Report every line of the records beneath this task that holds the string "week".

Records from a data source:

=== Section Start ===

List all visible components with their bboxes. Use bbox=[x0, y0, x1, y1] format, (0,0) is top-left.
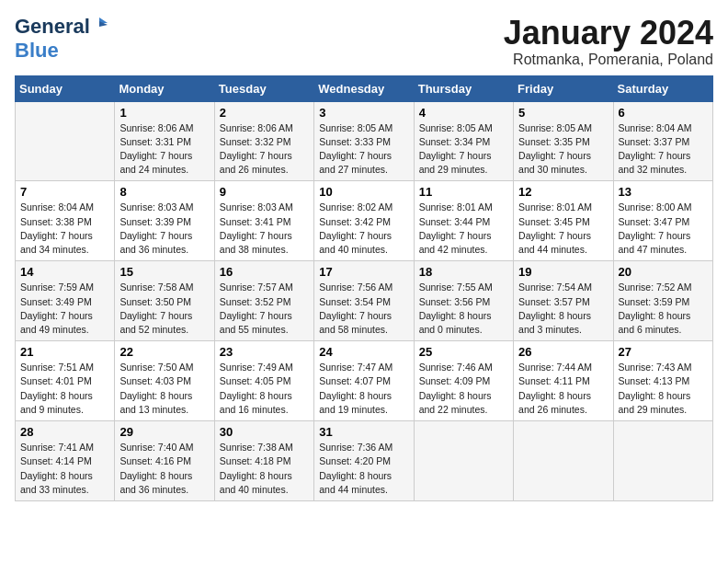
day-header-thursday: Thursday bbox=[414, 75, 513, 101]
day-info: Sunrise: 7:47 AM Sunset: 4:07 PM Dayligh… bbox=[319, 361, 408, 417]
day-info: Sunrise: 7:55 AM Sunset: 3:56 PM Dayligh… bbox=[419, 281, 508, 337]
day-info: Sunrise: 8:06 AM Sunset: 3:32 PM Dayligh… bbox=[220, 121, 309, 178]
day-header-tuesday: Tuesday bbox=[214, 75, 313, 101]
day-info: Sunrise: 7:51 AM Sunset: 4:01 PM Dayligh… bbox=[20, 361, 109, 417]
calendar-cell: 31Sunrise: 7:36 AM Sunset: 4:20 PM Dayli… bbox=[314, 421, 414, 501]
calendar-cell: 24Sunrise: 7:47 AM Sunset: 4:07 PM Dayli… bbox=[314, 341, 414, 421]
day-number: 9 bbox=[220, 185, 309, 199]
calendar-cell: 17Sunrise: 7:56 AM Sunset: 3:54 PM Dayli… bbox=[314, 261, 414, 341]
day-info: Sunrise: 8:01 AM Sunset: 3:44 PM Dayligh… bbox=[419, 201, 508, 257]
calendar-cell: 11Sunrise: 8:01 AM Sunset: 3:44 PM Dayli… bbox=[414, 181, 513, 261]
day-number: 2 bbox=[220, 106, 309, 120]
title-block: January 2024 Rotmanka, Pomerania, Poland bbox=[504, 15, 713, 68]
day-header-monday: Monday bbox=[115, 75, 214, 101]
day-number: 16 bbox=[220, 265, 309, 279]
day-info: Sunrise: 7:49 AM Sunset: 4:05 PM Dayligh… bbox=[220, 361, 309, 417]
calendar-cell: 30Sunrise: 7:38 AM Sunset: 4:18 PM Dayli… bbox=[214, 421, 313, 501]
calendar-cell: 3Sunrise: 8:05 AM Sunset: 3:33 PM Daylig… bbox=[314, 101, 414, 181]
day-number: 21 bbox=[20, 345, 109, 359]
calendar-cell: 25Sunrise: 7:46 AM Sunset: 4:09 PM Dayli… bbox=[414, 341, 513, 421]
day-info: Sunrise: 7:38 AM Sunset: 4:18 PM Dayligh… bbox=[220, 441, 309, 497]
week-row-1: 1Sunrise: 8:06 AM Sunset: 3:31 PM Daylig… bbox=[16, 101, 713, 181]
day-number: 27 bbox=[619, 345, 708, 359]
day-info: Sunrise: 8:03 AM Sunset: 3:39 PM Dayligh… bbox=[119, 201, 209, 257]
calendar-cell: 20Sunrise: 7:52 AM Sunset: 3:59 PM Dayli… bbox=[613, 261, 712, 341]
day-info: Sunrise: 8:05 AM Sunset: 3:35 PM Dayligh… bbox=[518, 121, 608, 178]
calendar-cell: 5Sunrise: 8:05 AM Sunset: 3:35 PM Daylig… bbox=[514, 101, 613, 181]
calendar-cell: 7Sunrise: 8:04 AM Sunset: 3:38 PM Daylig… bbox=[16, 181, 115, 261]
day-number: 4 bbox=[419, 106, 508, 120]
calendar-cell: 1Sunrise: 8:06 AM Sunset: 3:31 PM Daylig… bbox=[115, 101, 214, 181]
day-info: Sunrise: 7:56 AM Sunset: 3:54 PM Dayligh… bbox=[319, 281, 408, 337]
week-row-3: 14Sunrise: 7:59 AM Sunset: 3:49 PM Dayli… bbox=[16, 261, 713, 341]
day-number: 6 bbox=[619, 106, 708, 120]
header: General Blue January 2024 Rotmanka, Pome… bbox=[15, 15, 713, 68]
logo: General Blue bbox=[15, 15, 108, 63]
location-subtitle: Rotmanka, Pomerania, Poland bbox=[504, 52, 713, 68]
calendar-cell: 10Sunrise: 8:02 AM Sunset: 3:42 PM Dayli… bbox=[314, 181, 414, 261]
calendar-cell bbox=[514, 421, 613, 501]
calendar-cell bbox=[16, 101, 115, 181]
calendar-cell bbox=[414, 421, 513, 501]
month-title: January 2024 bbox=[504, 15, 713, 52]
day-number: 15 bbox=[119, 265, 209, 279]
calendar-cell: 12Sunrise: 8:01 AM Sunset: 3:45 PM Dayli… bbox=[514, 181, 613, 261]
day-number: 8 bbox=[119, 185, 209, 199]
day-info: Sunrise: 8:06 AM Sunset: 3:31 PM Dayligh… bbox=[119, 121, 209, 178]
calendar-cell: 14Sunrise: 7:59 AM Sunset: 3:49 PM Dayli… bbox=[16, 261, 115, 341]
day-number: 1 bbox=[119, 106, 209, 120]
day-info: Sunrise: 7:57 AM Sunset: 3:52 PM Dayligh… bbox=[220, 281, 309, 337]
calendar-cell: 15Sunrise: 7:58 AM Sunset: 3:50 PM Dayli… bbox=[115, 261, 214, 341]
calendar-cell: 18Sunrise: 7:55 AM Sunset: 3:56 PM Dayli… bbox=[414, 261, 513, 341]
day-info: Sunrise: 8:05 AM Sunset: 3:33 PM Dayligh… bbox=[319, 121, 408, 178]
day-info: Sunrise: 8:05 AM Sunset: 3:34 PM Dayligh… bbox=[419, 121, 508, 178]
day-info: Sunrise: 8:04 AM Sunset: 3:37 PM Dayligh… bbox=[619, 121, 708, 178]
day-info: Sunrise: 7:44 AM Sunset: 4:11 PM Dayligh… bbox=[518, 361, 608, 417]
day-number: 11 bbox=[419, 185, 508, 199]
calendar-cell: 29Sunrise: 7:40 AM Sunset: 4:16 PM Dayli… bbox=[115, 421, 214, 501]
day-number: 5 bbox=[518, 106, 608, 120]
day-number: 30 bbox=[220, 425, 309, 439]
calendar-cell: 28Sunrise: 7:41 AM Sunset: 4:14 PM Dayli… bbox=[16, 421, 115, 501]
day-number: 12 bbox=[518, 185, 608, 199]
day-info: Sunrise: 8:01 AM Sunset: 3:45 PM Dayligh… bbox=[518, 201, 608, 257]
day-info: Sunrise: 7:40 AM Sunset: 4:16 PM Dayligh… bbox=[119, 441, 209, 497]
logo-bird-icon bbox=[91, 16, 108, 32]
day-number: 28 bbox=[20, 425, 109, 439]
day-number: 20 bbox=[619, 265, 708, 279]
day-info: Sunrise: 7:43 AM Sunset: 4:13 PM Dayligh… bbox=[619, 361, 708, 417]
header-row: SundayMondayTuesdayWednesdayThursdayFrid… bbox=[16, 75, 713, 101]
day-info: Sunrise: 7:46 AM Sunset: 4:09 PM Dayligh… bbox=[419, 361, 508, 417]
day-number: 10 bbox=[319, 185, 408, 199]
calendar-cell: 8Sunrise: 8:03 AM Sunset: 3:39 PM Daylig… bbox=[115, 181, 214, 261]
day-header-friday: Friday bbox=[514, 75, 613, 101]
day-number: 23 bbox=[220, 345, 309, 359]
day-info: Sunrise: 7:59 AM Sunset: 3:49 PM Dayligh… bbox=[20, 281, 109, 337]
day-number: 31 bbox=[319, 425, 408, 439]
day-info: Sunrise: 8:04 AM Sunset: 3:38 PM Dayligh… bbox=[20, 201, 109, 257]
calendar-table: SundayMondayTuesdayWednesdayThursdayFrid… bbox=[15, 75, 713, 501]
day-info: Sunrise: 7:52 AM Sunset: 3:59 PM Dayligh… bbox=[619, 281, 708, 337]
day-number: 13 bbox=[619, 185, 708, 199]
calendar-cell: 19Sunrise: 7:54 AM Sunset: 3:57 PM Dayli… bbox=[514, 261, 613, 341]
day-number: 19 bbox=[518, 265, 608, 279]
day-info: Sunrise: 7:50 AM Sunset: 4:03 PM Dayligh… bbox=[119, 361, 209, 417]
day-number: 7 bbox=[20, 185, 109, 199]
day-info: Sunrise: 8:02 AM Sunset: 3:42 PM Dayligh… bbox=[319, 201, 408, 257]
day-number: 22 bbox=[119, 345, 209, 359]
calendar-cell: 2Sunrise: 8:06 AM Sunset: 3:32 PM Daylig… bbox=[214, 101, 313, 181]
day-number: 25 bbox=[419, 345, 508, 359]
calendar-cell: 23Sunrise: 7:49 AM Sunset: 4:05 PM Dayli… bbox=[214, 341, 313, 421]
day-info: Sunrise: 7:36 AM Sunset: 4:20 PM Dayligh… bbox=[319, 441, 408, 497]
day-info: Sunrise: 7:54 AM Sunset: 3:57 PM Dayligh… bbox=[518, 281, 608, 337]
day-info: Sunrise: 7:41 AM Sunset: 4:14 PM Dayligh… bbox=[20, 441, 109, 497]
calendar-cell: 26Sunrise: 7:44 AM Sunset: 4:11 PM Dayli… bbox=[514, 341, 613, 421]
day-header-saturday: Saturday bbox=[613, 75, 712, 101]
day-number: 17 bbox=[319, 265, 408, 279]
week-row-4: 21Sunrise: 7:51 AM Sunset: 4:01 PM Dayli… bbox=[16, 341, 713, 421]
week-row-5: 28Sunrise: 7:41 AM Sunset: 4:14 PM Dayli… bbox=[16, 421, 713, 501]
calendar-cell: 9Sunrise: 8:03 AM Sunset: 3:41 PM Daylig… bbox=[214, 181, 313, 261]
calendar-cell: 6Sunrise: 8:04 AM Sunset: 3:37 PM Daylig… bbox=[613, 101, 712, 181]
day-number: 3 bbox=[319, 106, 408, 120]
calendar-cell: 16Sunrise: 7:57 AM Sunset: 3:52 PM Dayli… bbox=[214, 261, 313, 341]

=== Section End ===

◆ Task response
week-row-1: 1Sunrise: 8:06 AM Sunset: 3:31 PM Daylig… bbox=[16, 101, 713, 181]
week-row-3: 14Sunrise: 7:59 AM Sunset: 3:49 PM Dayli… bbox=[16, 261, 713, 341]
week-row-4: 21Sunrise: 7:51 AM Sunset: 4:01 PM Dayli… bbox=[16, 341, 713, 421]
week-row-5: 28Sunrise: 7:41 AM Sunset: 4:14 PM Dayli… bbox=[16, 421, 713, 501]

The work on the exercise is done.